Prediction: Implicit bias will hijack this well intentioned documentary

I recently had the chance to view the documentary, Resilience: The biology of stress and the science of hopeby Jamie Redford and Karen Pritzker.  The film aims to explain research findings on how Adverse Childhood Experiences (ACEs) can produce toxic stress that can have long term effects on health and well being.

It is understandable that early childhood experts and advocates (who have been working for years to get public policies to keep pace with developmental science) would be excited about this film. In fact, many of my clients have spoken to me about their plans to host screenings of this film in their communities. I’m telling them not to. Here’s why.

In short, my concern is that the film provides endless opportunity for implicit biases about race and poverty to be reinforced, and offers no specific, actionable policy-based solutions (of which there are many). I actually don’t fault the filmmakers for this – I attribute it to the widespread misuse of traditional storytelling techniques in communications about social problems. What are traditional storytelling techniques? Those that focus on characters, both victims and heroes, to the exclusion of contexts. In the case of Resilience, the victims of toxic stress are almost entirely poor children and families of color, and the heroes (with a few notable exceptions) are white teachers, principals, therapists and scientists.

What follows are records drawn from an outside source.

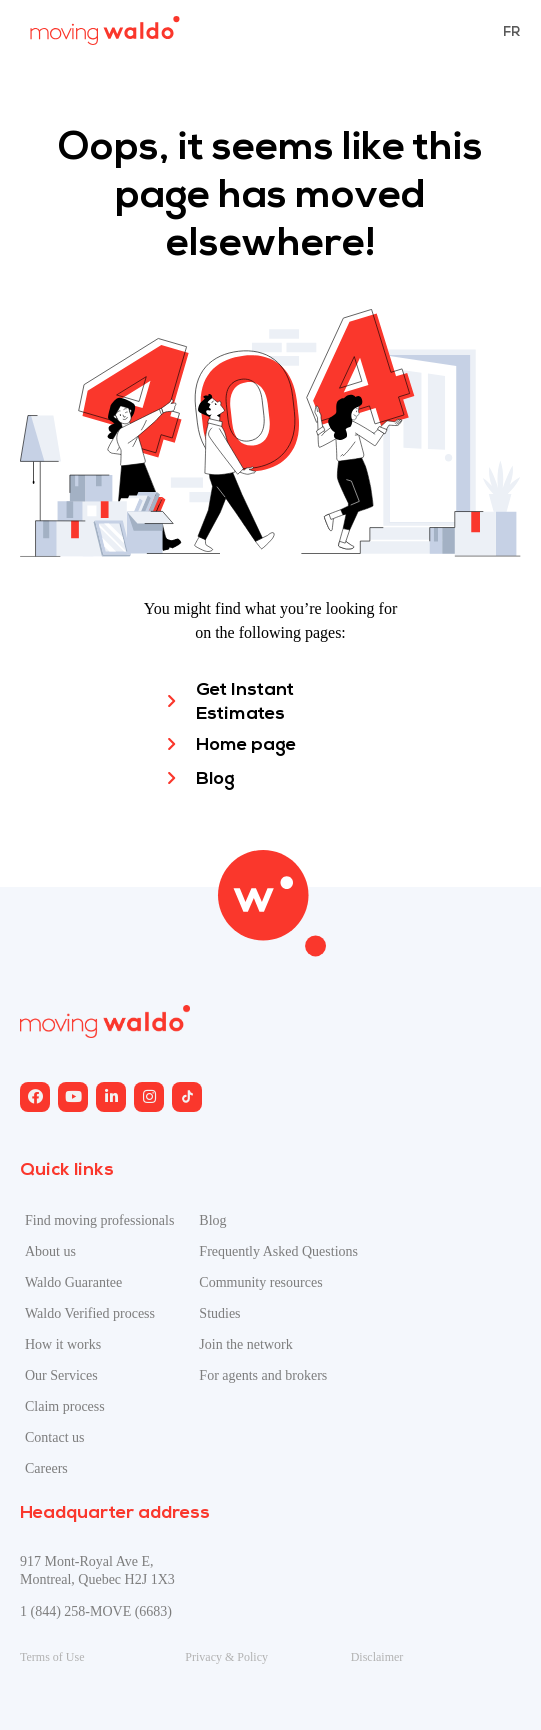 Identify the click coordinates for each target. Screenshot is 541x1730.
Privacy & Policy (226, 1657)
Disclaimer (377, 1657)
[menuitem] (511, 31)
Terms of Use (52, 1657) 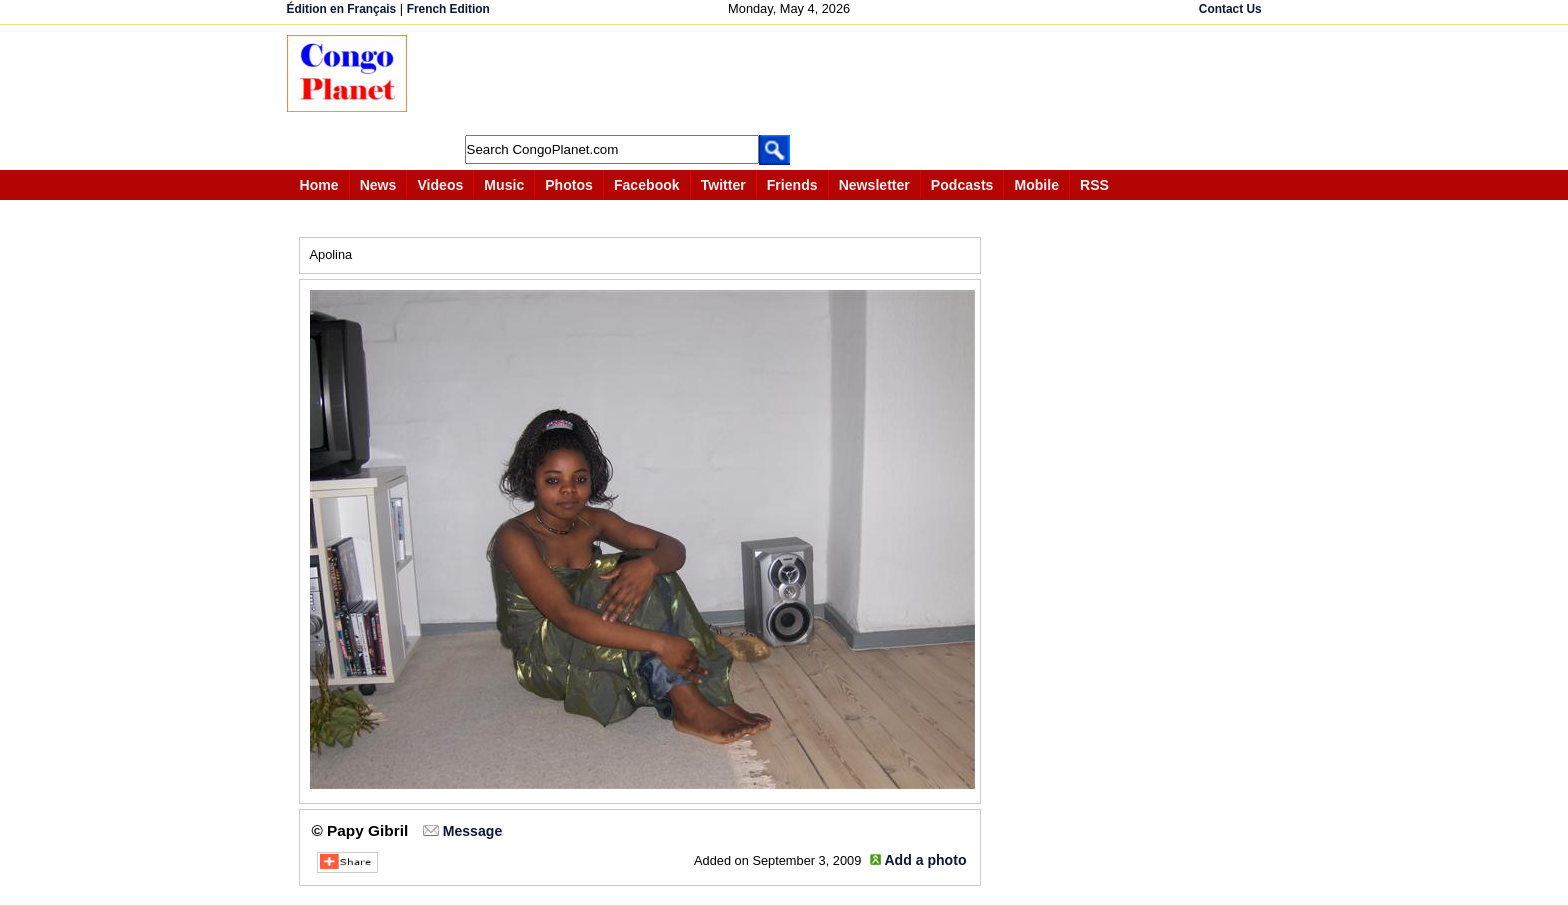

If I had a dime for every time a client said to me, “But we have to tell the story of the people we serve – to make their voices heard!” And if they had a dime for every time I responded with, “But you must understand the entrenched racism in our culture, as well as the default tendencies toward personal attribution of responsibility, and what challenges that creates for your communications!”

The biggest mistake the film made was in not connecting the dots between historic, systemic, institutional, policy-driven inequities and the current circumstances of those portrayed. Instead, the film started the conversation with the question, “Why are children in THESE neighborhoods doing ok, but children in THESE OTHER neighborhoods, not?”  Sorry – but unless you truly tell the story of how those neighborhoods got to be, then you leave audiences to believe the problems were created by the people who live there. And we know that’s not the case. Policies and institutions have contributed to and promoted disparity. If we want to solve these serious problems, we need to focus the lens on those policies and institutional practices, not on their victims. We need better stories about us, about what we have done and failed to do, culturally and politically.

So, instead of community screenings of this documentary, I would recommend community book groups that discuss Richard Rothstein’s, The Color of Law. And sharing far and wide the terrific Fresh Air episode with Rothstein.